In our series, the duration of androgen deprivation therapy significantly correlated with the occurrence of SREs in the hormone-sensitive phase of the disease, thus confirming its causative role (Daniell et al, 2000; Oefelein et al, 2002), but failed to show a predictive role when the disease become hormone refractory. In this study, benign SREs cannot be distinguished from malignant SREs, which may be an obstacle to assessing the real impact of iatrogenic SREs. This issues needs to be addressed in future studies. Noteworthy, however, is that the majority of SREs were distributed among patients with heavy tumour load in bone. These data suggest that in the hormone-refractory phase of the disease bone loss due to tumour-induced osteolysis prevail over an iatrogenic effect.

In a large series of men with prostate carcinoma prospectively followed after initiation androgen deprivation therapy until death, the duration of hormone therapy conferred an independent risk for SREs (Krupski et al, 2004). In this study, however, only skeletal fractures were considered as SREs, and no distinction was made between SREs occurring before or after the onset of hormone refractory disease.

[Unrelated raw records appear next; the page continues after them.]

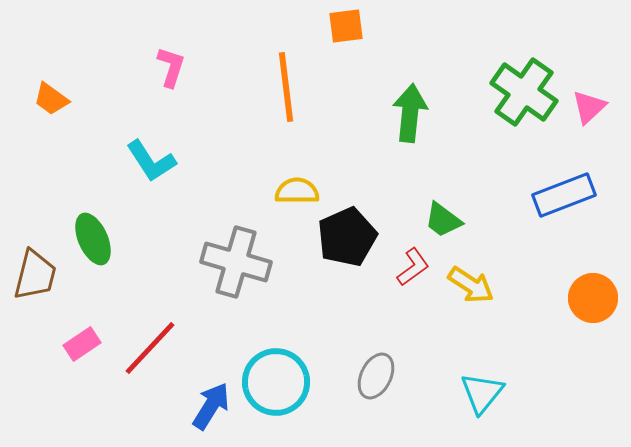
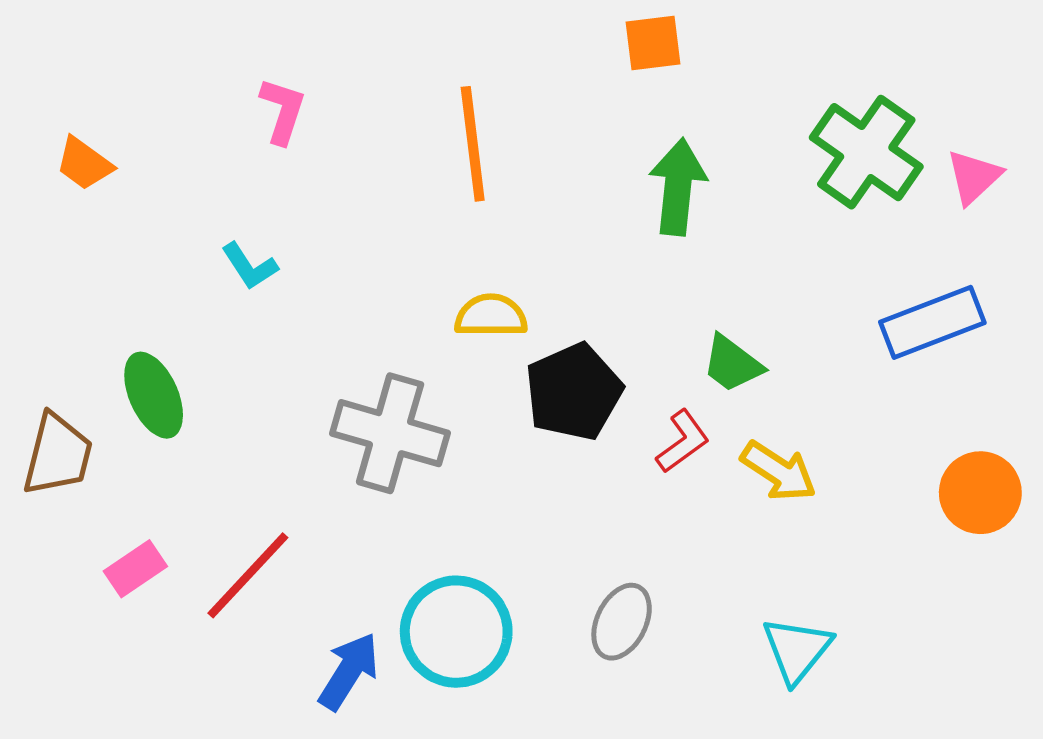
orange square: (346, 26) -> (653, 43), moved
cyan L-shape: (151, 161) -> (250, 266), size x0.7

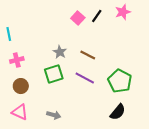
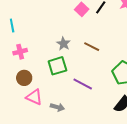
purple line: (85, 78) -> (83, 84), moved
pink triangle: (20, 112) -> (34, 97), moved

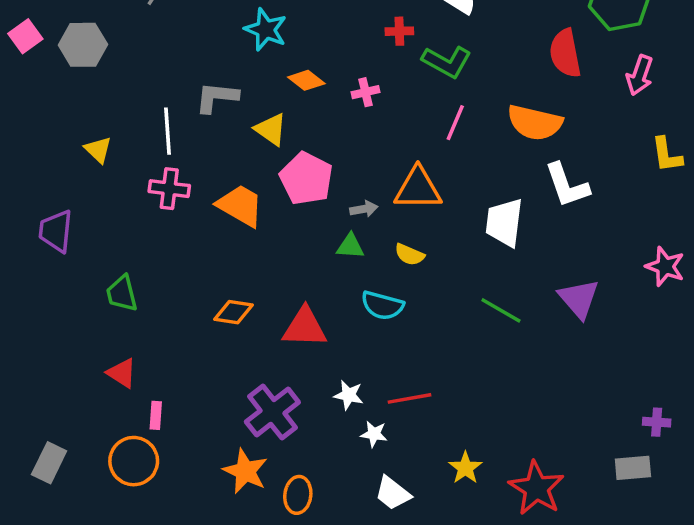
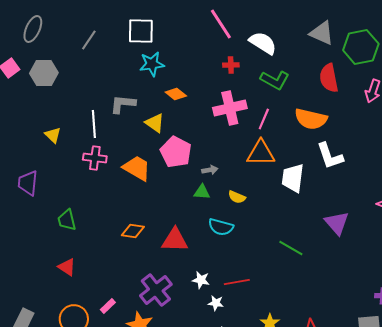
cyan star: (266, 30) -> (152, 64), turned -30
green L-shape: (447, 62) -> (275, 80), moved
pink cross: (366, 92) -> (230, 108), moved, size x2.0
orange triangle: (418, 189) -> (261, 153), moved
green line: (501, 310) -> (291, 248), moved
pink rectangle: (156, 415) -> (108, 306), moved, turned 42

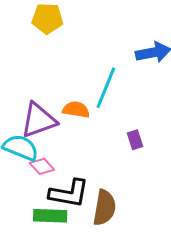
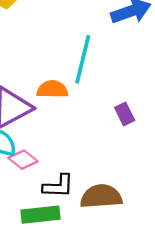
black L-shape: (69, 193) -> (58, 186), size x0.7
brown semicircle: (104, 208) -> (101, 196), turned -96

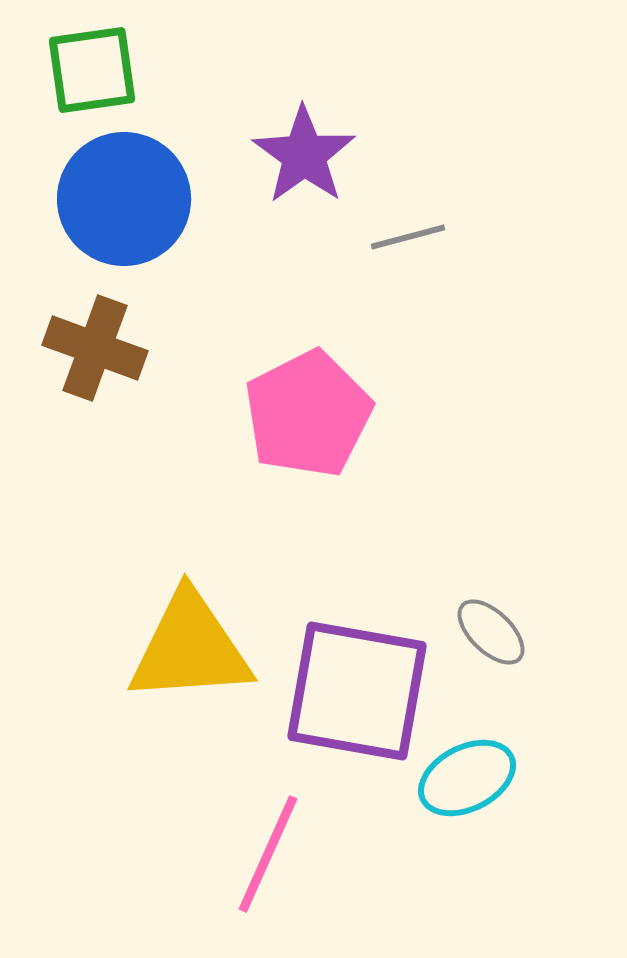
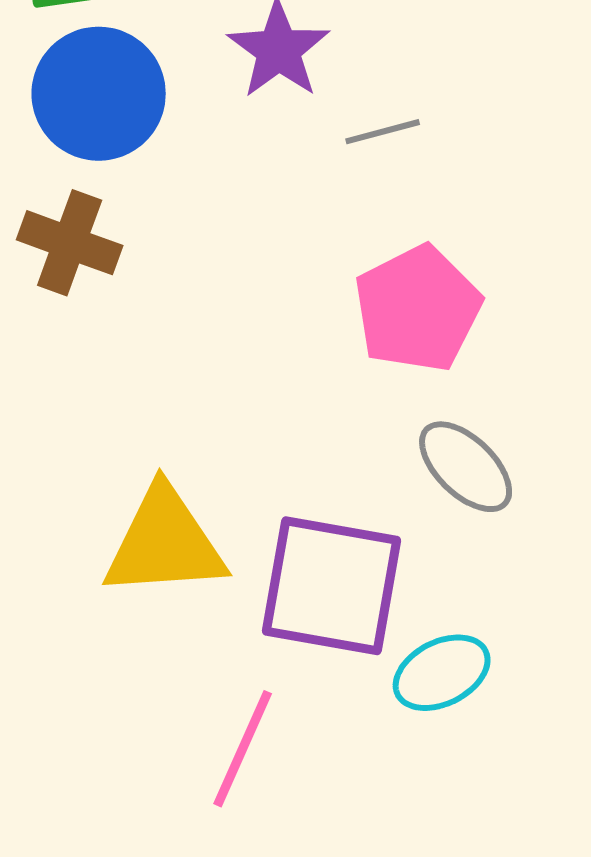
pink pentagon: (308, 414) -> (418, 309), moved
gray ellipse: (491, 632) -> (466, 467), moved, size x1.4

In conclusion, prostate cancer patients with hormone-refractory disease are generally more likely to die of the disease than to develop SREs. Our study shows that bone pain intensity and DE in bone, two variables easily available in clinical routine, independently predict the occurrence of SREs in this patient population. By combining these parameters we found patient subsets with a different risk of SREs. These findings have several implications: (1) they could help physicians in planning the most appropriate skeletal follow-up for individual patients; (2) they suggest future trials aimed at delaying zoledronic acid administration in patients with low risk of developing SREs and/or avoiding drug delivery in patients with a high probability of dying of disease before the occurrence of SREs (ie patients with very limited disease in bone and concomitant visceral metastases). Finally, our results may prove useful for stratifying patients enrolled in clinical trials for testing the efficacy of new bone resorption inhibitors to prevent SREs.